Tuesday, 18 July 2017

Casting Jodie Whittaker: lots of planets have a Skelmanthorpe!

By Danny Nicol
University of Westminster

From 2018 onwards the Doctor in Doctor Who will be played by Jodie Whittaker, a casting which has inspired much excitement for its gender change as well as, sadly, some disapproval from a minority of the programme’s viewers.   The present blogger shares the majority view, as shown by earlier posts on this blog, and is very pleased indeed at the BBC’s choice.  But lest we get too bogged down in gender, this post tries to ring the changes by focusing on a different aspect of the new lead actor: Jodie Whittaker’s strong Yorkshire identity.  Will she play the Doctor in her own accent?

The new Doctor
It is widely accepted that Doctor Who is not only about planets, space stations, ray guns and monsters.  It is also just as much about what it means to be British.  It is widely acknowledged in Doctor Who scholarship that the show perennially articulates a sense of national identity.  Yet the issue of national identity is in many respects highly political. 

In this regard Jodie Whittaker hails from Skelmanthorpe, a village in Yorkshire in Northern England.  Yorkshire is the United Kingdom’s largest county and Skelmanthorpe is noted in the Survey of English Dialects (1950-1961) as having a particularly rich form of dialect.  Whittaker seemingly acted with her own accent in her breakthrough role in Broadchurch (2013-2017).  Will she be allowed or encouraged to do so in Doctor Who?

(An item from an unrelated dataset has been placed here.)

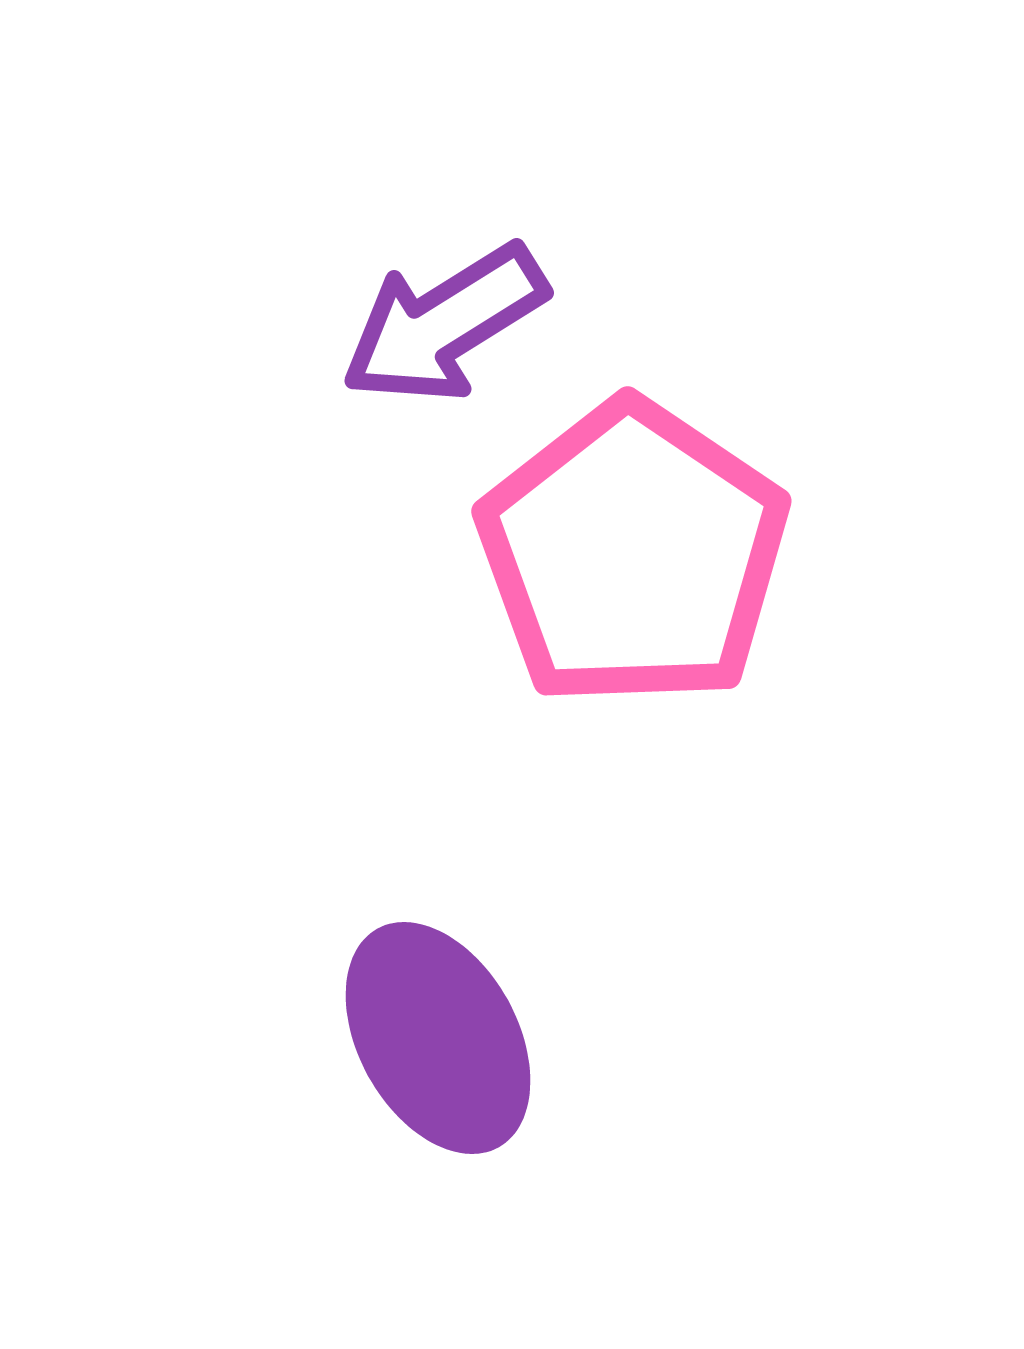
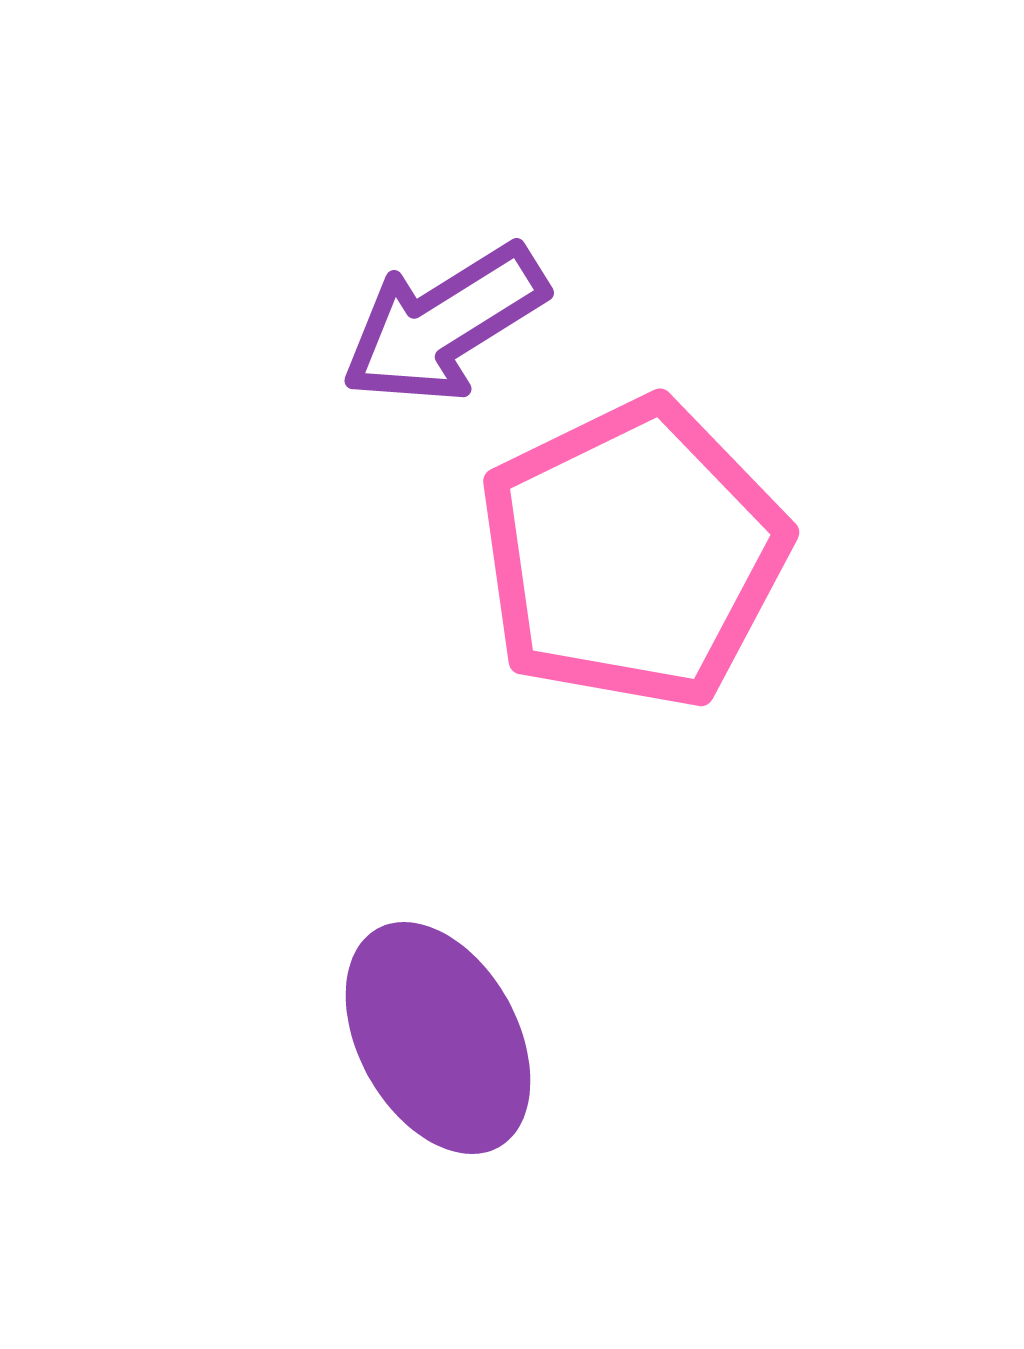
pink pentagon: rotated 12 degrees clockwise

The BBC has traditionally strongly favoured “received pronunciation”, the standard English spoken in southern England, also sometimes known as “the Queen’s English” and “BBC English”.   Three Doctors have thus far bucked the tradition: the seventh Doctor (Sylvester McCoy) and twelfth Doctor (Peter Capaldi) used Scottish accents and the ninth Doctor (Christopher Eccleston) used a Northern English accent.  Conversely David Tennant, a Scottish actor, was obliged to play the tenth Doctor with a London accent.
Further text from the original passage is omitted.